For weeks I have held on to this trip, this time away, this break from my life and there have been so many points today when it seemed like this might not happen today. This is where I’m brutally honest and say that every time that happened I started to cry. I have cried a lot today and I suspect there are more tears to be shed before this day is done.
I cried when flights started getting cancelled across the East Coast because I knew it would mean things would back up here. I tried to get out sooner, to use a different route but I got nowhere. I cried. Then I discovered that while Ramona was up opening windows in the middle of the night (yes it is still winter here) she was also hiding my glasses, again. I called Lisa and cried again. I talked to the girl child, I was calm, she kept lying, I cried some more…. I think you get the picture. I also cried in security line at the airport and then when things started to look bad for my connections I cried a bit more.

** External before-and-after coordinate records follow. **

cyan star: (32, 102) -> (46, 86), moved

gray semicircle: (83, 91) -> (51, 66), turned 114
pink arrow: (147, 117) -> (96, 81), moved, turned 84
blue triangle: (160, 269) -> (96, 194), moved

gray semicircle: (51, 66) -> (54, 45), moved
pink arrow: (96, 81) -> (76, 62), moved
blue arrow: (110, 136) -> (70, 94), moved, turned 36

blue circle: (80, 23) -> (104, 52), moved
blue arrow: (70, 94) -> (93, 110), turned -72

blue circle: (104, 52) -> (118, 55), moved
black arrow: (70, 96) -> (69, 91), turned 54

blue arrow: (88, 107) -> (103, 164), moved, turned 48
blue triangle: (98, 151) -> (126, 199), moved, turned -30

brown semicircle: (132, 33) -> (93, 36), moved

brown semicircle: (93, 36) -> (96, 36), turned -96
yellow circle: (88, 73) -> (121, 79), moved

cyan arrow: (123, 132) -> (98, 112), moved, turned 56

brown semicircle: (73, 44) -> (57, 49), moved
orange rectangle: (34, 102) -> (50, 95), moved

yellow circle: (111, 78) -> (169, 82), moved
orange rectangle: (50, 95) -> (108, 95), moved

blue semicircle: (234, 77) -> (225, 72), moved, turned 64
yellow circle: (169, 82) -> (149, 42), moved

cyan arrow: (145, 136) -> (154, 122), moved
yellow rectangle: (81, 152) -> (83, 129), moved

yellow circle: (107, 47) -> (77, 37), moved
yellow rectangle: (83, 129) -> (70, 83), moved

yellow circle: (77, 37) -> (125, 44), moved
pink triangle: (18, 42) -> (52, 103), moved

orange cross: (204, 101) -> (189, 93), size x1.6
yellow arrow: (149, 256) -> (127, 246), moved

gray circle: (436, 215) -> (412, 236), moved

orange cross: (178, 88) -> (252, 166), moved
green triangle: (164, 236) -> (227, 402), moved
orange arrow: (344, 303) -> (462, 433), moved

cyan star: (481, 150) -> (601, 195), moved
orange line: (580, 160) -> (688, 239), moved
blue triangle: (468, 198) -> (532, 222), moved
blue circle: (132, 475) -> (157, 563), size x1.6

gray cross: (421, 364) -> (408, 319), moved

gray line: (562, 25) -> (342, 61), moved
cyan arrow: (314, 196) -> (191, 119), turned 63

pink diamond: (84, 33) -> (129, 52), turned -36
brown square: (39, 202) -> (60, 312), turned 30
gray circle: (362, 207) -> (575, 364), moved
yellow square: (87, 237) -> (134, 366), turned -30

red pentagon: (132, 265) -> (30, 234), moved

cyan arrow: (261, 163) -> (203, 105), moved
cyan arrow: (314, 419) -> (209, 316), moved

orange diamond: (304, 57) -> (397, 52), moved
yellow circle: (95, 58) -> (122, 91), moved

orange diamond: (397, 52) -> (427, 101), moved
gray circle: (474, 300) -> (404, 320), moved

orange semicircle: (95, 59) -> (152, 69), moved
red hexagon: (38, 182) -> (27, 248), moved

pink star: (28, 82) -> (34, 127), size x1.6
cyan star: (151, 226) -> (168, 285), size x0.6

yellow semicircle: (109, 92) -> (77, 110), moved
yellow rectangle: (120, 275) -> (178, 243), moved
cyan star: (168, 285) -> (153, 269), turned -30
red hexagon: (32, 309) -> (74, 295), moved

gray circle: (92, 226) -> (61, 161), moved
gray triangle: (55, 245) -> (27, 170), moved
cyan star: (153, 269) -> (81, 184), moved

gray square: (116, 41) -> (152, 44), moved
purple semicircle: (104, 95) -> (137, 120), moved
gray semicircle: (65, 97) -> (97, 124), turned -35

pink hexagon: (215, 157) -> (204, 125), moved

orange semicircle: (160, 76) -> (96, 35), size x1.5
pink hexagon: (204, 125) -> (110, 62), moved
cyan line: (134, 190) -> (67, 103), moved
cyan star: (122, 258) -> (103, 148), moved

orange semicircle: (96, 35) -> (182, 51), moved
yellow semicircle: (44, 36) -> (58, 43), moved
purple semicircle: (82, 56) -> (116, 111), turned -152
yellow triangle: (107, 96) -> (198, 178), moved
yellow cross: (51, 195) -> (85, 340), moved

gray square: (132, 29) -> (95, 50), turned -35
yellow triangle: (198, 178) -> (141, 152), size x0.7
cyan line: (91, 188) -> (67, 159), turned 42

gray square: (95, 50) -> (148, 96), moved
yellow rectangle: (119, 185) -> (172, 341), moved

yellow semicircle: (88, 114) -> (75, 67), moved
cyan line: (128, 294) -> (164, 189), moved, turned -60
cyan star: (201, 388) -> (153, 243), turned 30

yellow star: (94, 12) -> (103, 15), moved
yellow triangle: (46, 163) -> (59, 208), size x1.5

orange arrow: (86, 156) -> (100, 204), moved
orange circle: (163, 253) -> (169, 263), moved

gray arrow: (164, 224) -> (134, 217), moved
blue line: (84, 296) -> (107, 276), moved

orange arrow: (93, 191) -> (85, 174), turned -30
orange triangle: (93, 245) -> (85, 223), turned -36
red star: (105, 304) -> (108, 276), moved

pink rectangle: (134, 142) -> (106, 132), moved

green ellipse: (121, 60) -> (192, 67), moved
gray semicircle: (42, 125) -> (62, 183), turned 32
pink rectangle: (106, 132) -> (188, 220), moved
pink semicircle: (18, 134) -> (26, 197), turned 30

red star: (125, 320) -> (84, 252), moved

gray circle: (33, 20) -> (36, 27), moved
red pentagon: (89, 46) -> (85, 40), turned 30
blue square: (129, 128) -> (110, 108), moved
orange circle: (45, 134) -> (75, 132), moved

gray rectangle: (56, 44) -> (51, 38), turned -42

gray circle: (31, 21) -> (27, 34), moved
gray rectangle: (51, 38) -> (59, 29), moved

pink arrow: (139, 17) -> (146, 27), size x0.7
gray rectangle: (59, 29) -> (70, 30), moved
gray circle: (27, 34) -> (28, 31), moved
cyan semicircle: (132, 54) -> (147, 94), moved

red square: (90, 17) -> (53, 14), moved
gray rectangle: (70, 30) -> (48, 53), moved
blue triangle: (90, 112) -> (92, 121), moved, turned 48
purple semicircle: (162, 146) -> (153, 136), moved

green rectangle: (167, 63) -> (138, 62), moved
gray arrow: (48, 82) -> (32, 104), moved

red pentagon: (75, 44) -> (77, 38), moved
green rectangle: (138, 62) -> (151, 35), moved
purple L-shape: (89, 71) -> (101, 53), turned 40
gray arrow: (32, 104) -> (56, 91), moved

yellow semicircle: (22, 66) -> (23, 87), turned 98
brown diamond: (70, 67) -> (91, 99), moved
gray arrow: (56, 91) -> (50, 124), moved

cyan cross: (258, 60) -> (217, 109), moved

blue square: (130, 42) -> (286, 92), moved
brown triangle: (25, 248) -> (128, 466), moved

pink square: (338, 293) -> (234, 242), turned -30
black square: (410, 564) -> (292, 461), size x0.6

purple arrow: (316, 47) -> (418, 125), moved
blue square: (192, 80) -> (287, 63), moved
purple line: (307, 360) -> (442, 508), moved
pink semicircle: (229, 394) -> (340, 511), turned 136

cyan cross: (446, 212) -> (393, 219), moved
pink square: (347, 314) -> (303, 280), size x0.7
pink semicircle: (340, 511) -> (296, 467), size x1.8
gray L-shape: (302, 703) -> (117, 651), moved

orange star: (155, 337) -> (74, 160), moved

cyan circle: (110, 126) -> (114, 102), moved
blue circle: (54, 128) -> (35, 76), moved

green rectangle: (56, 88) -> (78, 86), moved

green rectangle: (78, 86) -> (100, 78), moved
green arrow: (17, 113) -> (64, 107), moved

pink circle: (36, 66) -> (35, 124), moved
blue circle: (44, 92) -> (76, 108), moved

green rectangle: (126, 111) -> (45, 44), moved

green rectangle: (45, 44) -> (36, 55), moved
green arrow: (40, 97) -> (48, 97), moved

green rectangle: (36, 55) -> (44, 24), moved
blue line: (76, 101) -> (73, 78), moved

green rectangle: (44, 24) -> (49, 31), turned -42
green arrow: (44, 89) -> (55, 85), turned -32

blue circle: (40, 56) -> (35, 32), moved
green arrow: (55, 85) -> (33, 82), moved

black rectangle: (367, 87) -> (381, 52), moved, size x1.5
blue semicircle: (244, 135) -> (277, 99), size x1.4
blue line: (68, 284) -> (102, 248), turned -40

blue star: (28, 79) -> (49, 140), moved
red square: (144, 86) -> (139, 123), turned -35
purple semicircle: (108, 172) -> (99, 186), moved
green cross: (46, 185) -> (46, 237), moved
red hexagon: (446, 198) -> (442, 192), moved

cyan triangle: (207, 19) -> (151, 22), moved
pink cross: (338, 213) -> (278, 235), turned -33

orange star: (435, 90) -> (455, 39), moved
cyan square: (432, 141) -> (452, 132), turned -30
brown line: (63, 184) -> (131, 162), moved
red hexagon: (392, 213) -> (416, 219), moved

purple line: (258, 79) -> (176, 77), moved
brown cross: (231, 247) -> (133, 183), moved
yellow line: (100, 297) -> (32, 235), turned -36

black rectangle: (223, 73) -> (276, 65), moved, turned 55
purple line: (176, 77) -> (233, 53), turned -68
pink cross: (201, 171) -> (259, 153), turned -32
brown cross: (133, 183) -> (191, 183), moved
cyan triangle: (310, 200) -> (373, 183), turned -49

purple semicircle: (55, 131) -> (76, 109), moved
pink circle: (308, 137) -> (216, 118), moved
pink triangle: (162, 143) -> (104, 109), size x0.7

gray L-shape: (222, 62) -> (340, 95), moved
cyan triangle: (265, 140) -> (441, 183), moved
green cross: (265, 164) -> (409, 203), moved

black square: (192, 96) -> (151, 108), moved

See the thing is though I’m not a public crier, I’ll bite my lip or pinch my hands to stop the flow of tears in public. At home or with people I love I can cry but not out in the world, it embarrasses me and I’m not easily embarrassed.
I know its because I’m overwhelmed, I’m exhausted, I’m depressed. I’m working hard at being less sad but it’s hard and it takes time. I know that this time away will be good for my heart, I need this in a way I never have before. I also know that the man I love is going to be put through the ringer in my absence and I so appreciate that he sees the difference this time makes in my life. I do feel a bit guilty though because he is probably going have a pretty tough 5 days. My guilt doesn’t change anything though, I’m still leaving and I know he can do this because he is a great father.
I know that come Monday morning I will head back to the airport and start counting the days till next year and thats ok too. Orlando is not a thing, it is not a place it is an experience. It has changed me as a Mom, as partner and as a person, it is my happy place.
PS I did make my flight in the end, I ran like my kids were chasing me and luckily for me the flight was delayed by 20 minutes.